I suspect that the day is coming (if it hasn’t already) that these new-fangled POS units will not just say how much change needs to go back, but will display a picture of the exact number of coins and bills that need to be pulled out of the register…you know, for cashiers who can’t count or read.
“you know, for cashiers who can’t count or read. ”
Or speak english.
It amazes me how some manage to go through life without being able to do the simple things. First day of the first math class in college, they handed a test out first thing. It was simple addition and subtraction. I thought it was a joke. It wasn’t. We lost a few people, they walked out. Second test was basic multiplication and division, we lost a whole bunch of the class, they couldn’t do it without a calculator. Second class, we started learning, sort of. I knew all the math, just needed the credit for the course as it was required for my degree. Instructor did the simple tests to thin the class out of those who needed the remedial courses. Still can’t fathom going through life not being able to do simple arithmetic. Not trig or calculus, just simple arithmetic. Some of the people appeared in their late forties. How do you go that far through life without being able to add or subtract?
Huh. I never heard of that technique until now. Kinda cool.
Mathematics didn’t bother me at all until I ran into differential equations. At that point, I switched from engineering to geology.

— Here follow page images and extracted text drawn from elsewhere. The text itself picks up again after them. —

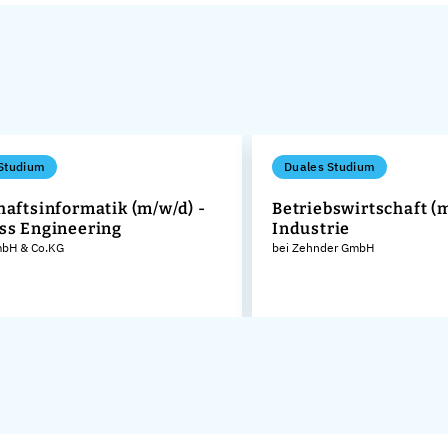
Studium
Duales Studium
haftsinformatik (m/w/d) -
Betriebswirtschaft (m
ss Engineering
Industrie
GmbH & Co.KG
bei Zehnder GmbH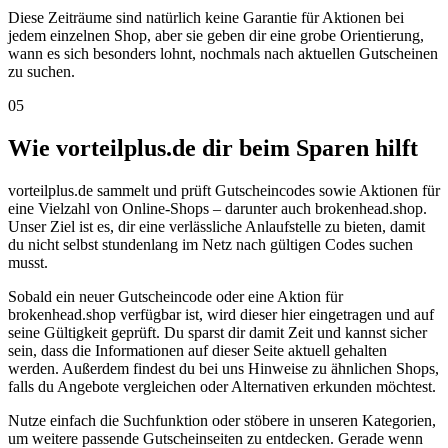
Diese Zeiträume sind natürlich keine Garantie für Aktionen bei
jedem einzelnen Shop, aber sie geben dir eine grobe Orientierung,
wann es sich besonders lohnt, nochmals nach aktuellen Gutscheinen
zu suchen.
05
Wie vorteilplus.de dir beim Sparen hilft
vorteilplus.de sammelt und prüft Gutscheincodes sowie Aktionen für
eine Vielzahl von Online-Shops – darunter auch brokenhead.shop.
Unser Ziel ist es, dir eine verlässliche Anlaufstelle zu bieten, damit
du nicht selbst stundenlang im Netz nach gültigen Codes suchen
musst.
Sobald ein neuer Gutscheincode oder eine Aktion für
brokenhead.shop verfügbar ist, wird dieser hier eingetragen und auf
seine Gültigkeit geprüft. Du sparst dir damit Zeit und kannst sicher
sein, dass die Informationen auf dieser Seite aktuell gehalten
werden. Außerdem findest du bei uns Hinweise zu ähnlichen Shops,
falls du Angebote vergleichen oder Alternativen erkunden möchtest.
Nutze einfach die Suchfunktion oder stöbere in unseren Kategorien,
um weitere passende Gutscheinseiten zu entdecken. Gerade wenn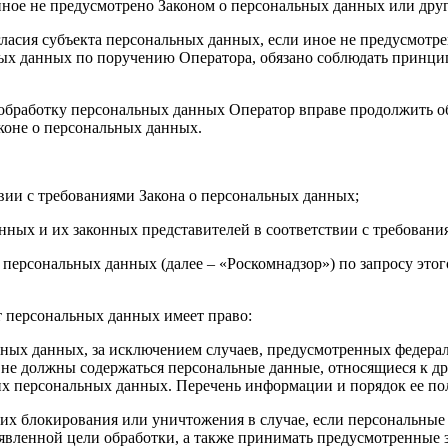
иное не предусмотрено Законом о персональных данных или дру
гласия субъекта персональных данных, если иное не предусмотр
ых данных по поручению Оператора, обязано соблюдать принци
а обработку персональных данных Оператор вправе продолжить о
коне о персональных данных.
вии с требованиями Закона о персональных данных;
анных и их законных представителей в соответствии с требовани
 персональных данных (далее – «Роскомнадзор») по запросу это
т персональных данных имеет право:
ных данных, за исключением случаев, предусмотренных федера
 не должны содержаться персональные данные, относящиеся к д
ких персональных данных. Перечень информации и порядок ее п
, их блокирования или уничтожения в случае, если персональн
вленной цели обработки, а также принимать предусмотренные з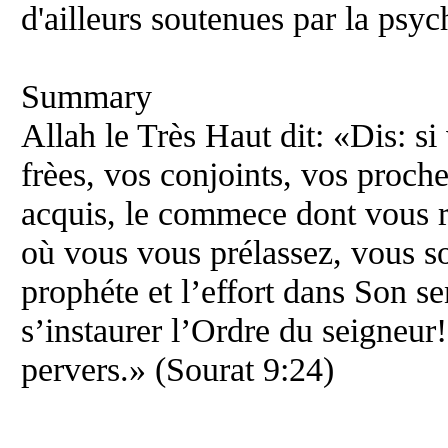
d'ailleurs soutenues par la psyc
Summary
Allah le Très Haut dit: «Dis: si
frèes, vos conjoints, vos proch
acquis, le commece dont vous re
où vous vous prélassez, vous s
prophéte et l’effort dans Son se
s’instaurer l’Ordre du seigneur
pervers.» (Sourat 9:24)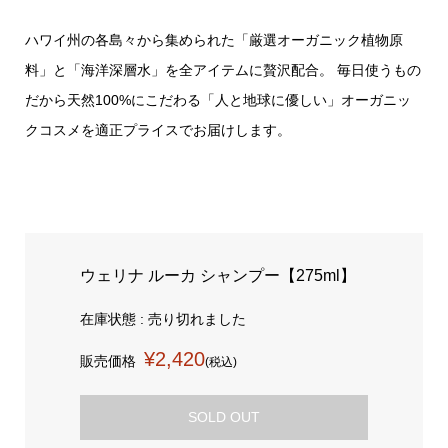
ハワイ州の各島々から集められた「厳選オーガニック植物原
料」と「海洋深層水」を全アイテムに贅沢配合。 毎日使うもの
だから天然100%にこだわる「人と地球に優しい」オーガニッ
クコスメを適正プライスでお届けします。
ウェリナ ルーカ シャンプー【275ml】
在庫状態 : 売り切れました
¥2,420
販売価格
(税込)
SOLD OUT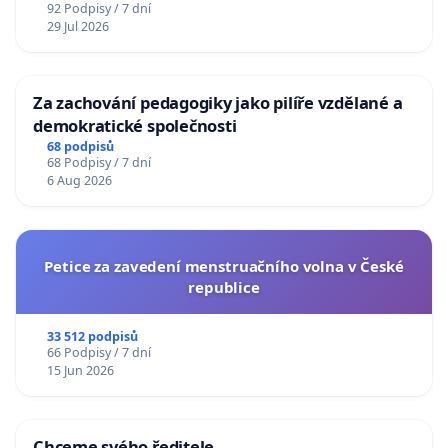
92 Podpisy / 7 dní
29 Jul 2026
Za zachování pedagogiky jako pilíře vzdělané a
demokratické společnosti
68 podpisů
68 Podpisy / 7 dní
6 Aug 2026
Petice za zavedení menstruačního volna v České
republice
33 512 podpisů
66 Podpisy / 7 dní
15 Jun 2026
Chceme svého ředitele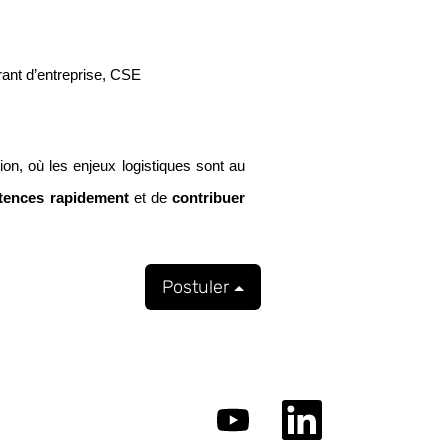
rant d’entreprise, CSE
ion, où les enjeux logistiques sont au
tences rapidement
et de
contribuer
Postuler
S
S
’
’
o
o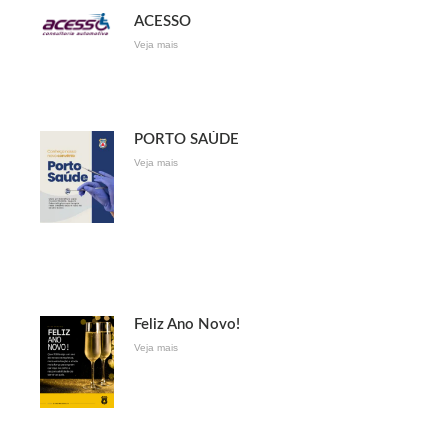
ACESSO
Veja mais
PORTO SAÚDE
Veja mais
Feliz Ano Novo!
Veja mais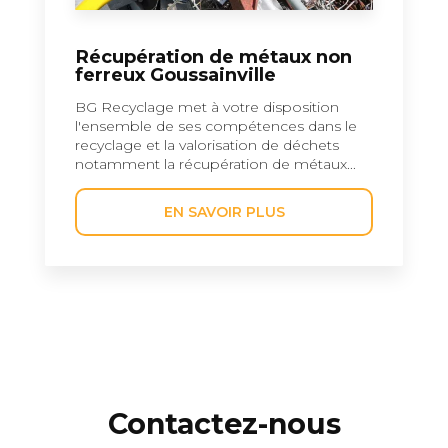
Récupération de métaux non
ferreux Goussainville
BG Recyclage met à votre disposition
l'ensemble de ses compétences dans le
recyclage et la valorisation de déchets
notamment la récupération de métaux...
EN SAVOIR PLUS
Contactez-nous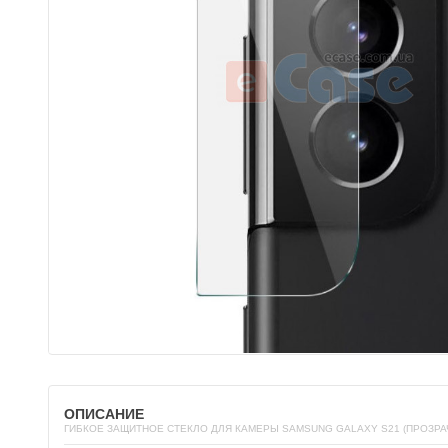
ОПИСАНИЕ
ГИБКОЕ ЗАЩИТНОЕ СТЕКЛО ДЛЯ КАМЕРЫ SAMSUNG GALAXY S21 (ПРОЗРА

I really shouldn’t read blogs when I’ve been up since 5 ish and ended my day with a 4 hour commute on I65.
I read that as “casting out mimes” and had all sorts of visions in my head of ancient rituals involving a circle of salt and French people.
I think it’s time to head to sleep.
lol.
Shhh. That’s our little secret. Mime tossing is a sick, sick thing that nobody should ever do. Because a mime is a terrible thing to waste.
When, in my early 30s, I decided to use my G.I. Bill, I delivered pizza. I had kids at the front counter, with the register before them, turn and ask me what the change for X bill & Y cash tendered should be.
I usually told ’em a variation of I was getting ripped off, that the education I’d been paying for for 15 years had failed them. They never asked more than once.
I looked at the box & knew I could make change for whatever the customer gave me. When did this become an arcane science?